Investment Strategy

So what exactly is this raging bull’s investment strategy made up of? Common sense. My investment strategy has, and will always be, governed by one thing – common sense.

All investment and financial decisions need to be made using common sense and logic. Too many investors rely on prefabricated, rigid, and highly technical investment strategies and tactics to guide their investment decisions. Is there anything wrong with that? Certainly not. But in doing so, I feel investors lose sight of the big-picture and miss opportunities by focusing in on some vital statistic or number.

stocks.jpgLet’s take investing in stocks for an example. Now I’m sure there are tons of investors out there who would argue with me until they’re blue in the face that a certain statistic or ratio or set of numbers is the most important consideration for determining a winning stock from a loser. But the fact remains that stocks exhibit a random walk (i.e. are unpredictable in nature). Financial economists and statisticians who have studied stock price movements have concluded that prices wander randomly, virtually equally likely to offer a high or low return on any day, regardless of what has occurred on the previous days. This is the primary reason why fund managers and other Bay/Wall Street professionals can’t beat the S&P 500 consistently. As a friend once told me, “You can study economic theory and financial data every day for your entire life and still not be able to predict what will happen in the marketplace tomorrow.”

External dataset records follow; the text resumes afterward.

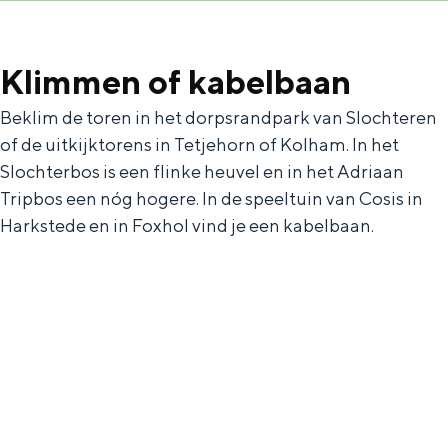
e
h
S
r
e
i
Klimmen of kabelbaan
t
E
e
a
n
z
Beklim de toren in het dorpsrandpark van Slochteren
a
g
u
of de uitkijktorens in Tetjehorn of Kolham. In het
Slochterbos is een flinke heuvel en in het Adriaan
l
l
r
Tripbos een nóg hogere. In de speeltuin van Cosis in
H
i
d
Harkstede en in Foxhol vind je een kabelbaan.
u
s
e
i
h
u
d
p
t
i
a
s
g
g
c
e
e
h
t
e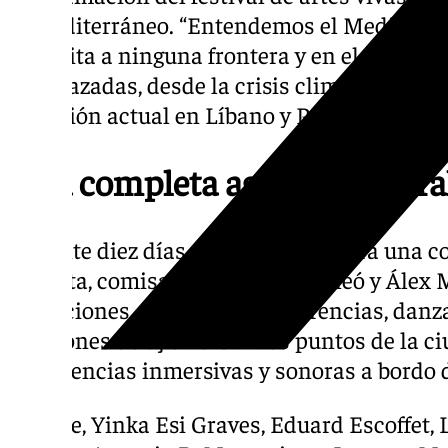
el Mediterráneo. “Entendemos el Mediterrá
se limita a ninguna frontera y en el que tod
entrelazadas, desde la crisis climática, hast
situación actual en Líbano y Palestina”.
Una completa agenda cultural
Durante diez días, el festival ofrecerá una
gratuita, comisariada por Rosa Lleó y Álex 
actuaciones, conciertos, conferencias, danz
y sesiones de dj en distintos puntos de la 
experiencias inmersivas y sonoras a bordo 
Perrate, Yinka Esi Graves, Eduard Escoffet, 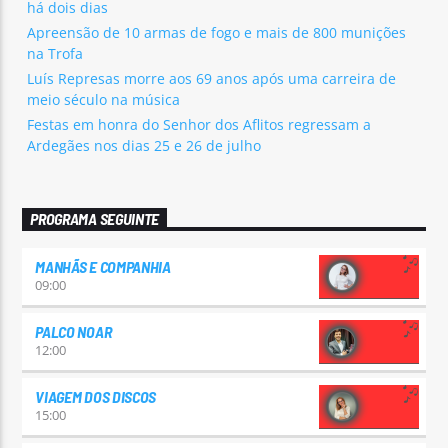
há dois dias
Apreensão de 10 armas de fogo e mais de 800 munições
na Trofa
Luís Represas morre aos 69 anos após uma carreira de
meio século na música
Festas em honra do Senhor dos Aflitos regressam a
Ardegães nos dias 25 e 26 de julho
PROGRAMA SEGUINTE
MANHÃS E COMPANHIA
09:00
PALCO NOAR
12:00
VIAGEM DOS DISCOS
15:00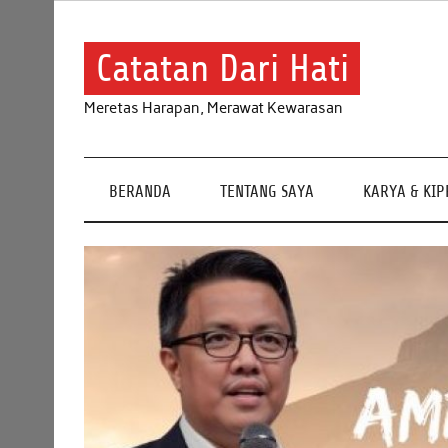
Skip
to
content
Catatan Dari Hati
Meretas Harapan, Merawat Kewarasan
BERANDA
TENTANG SAYA
KARYA & KI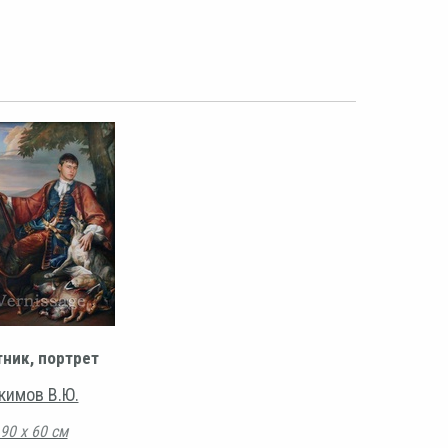
тник, портрет
кимов В.Ю.
90 х 60 см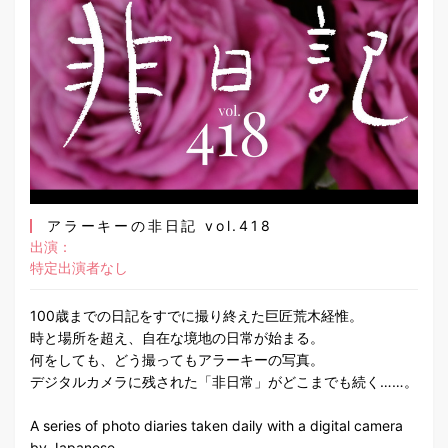
アラーキーの非日記 vol.418
出演：
特定出演者なし
100歳までの日記をすでに撮り終えた巨匠荒木経惟。
時と場所を超え、自在な境地の日常が始まる。
何をしても、どう撮ってもアラーキーの写真。
デジタルカメラに残された「非日常」がどこまでも続く……。
A series of photo diaries taken daily with a digital camera
by Japanese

So what can be inferred? Investing is an art, not a science. If it were, we would all be rich (and I wouldn’t be writing this blog or going to university for that matter). In addition, to beat stock market averages in this world, one will often have to ignore past performance (typically what financial analysis is based on) and instead use logic and creative thinking. One must learn not to invest where the market has been, but to invest where the market is going (even if that means entering a sector no one likes at the moment).  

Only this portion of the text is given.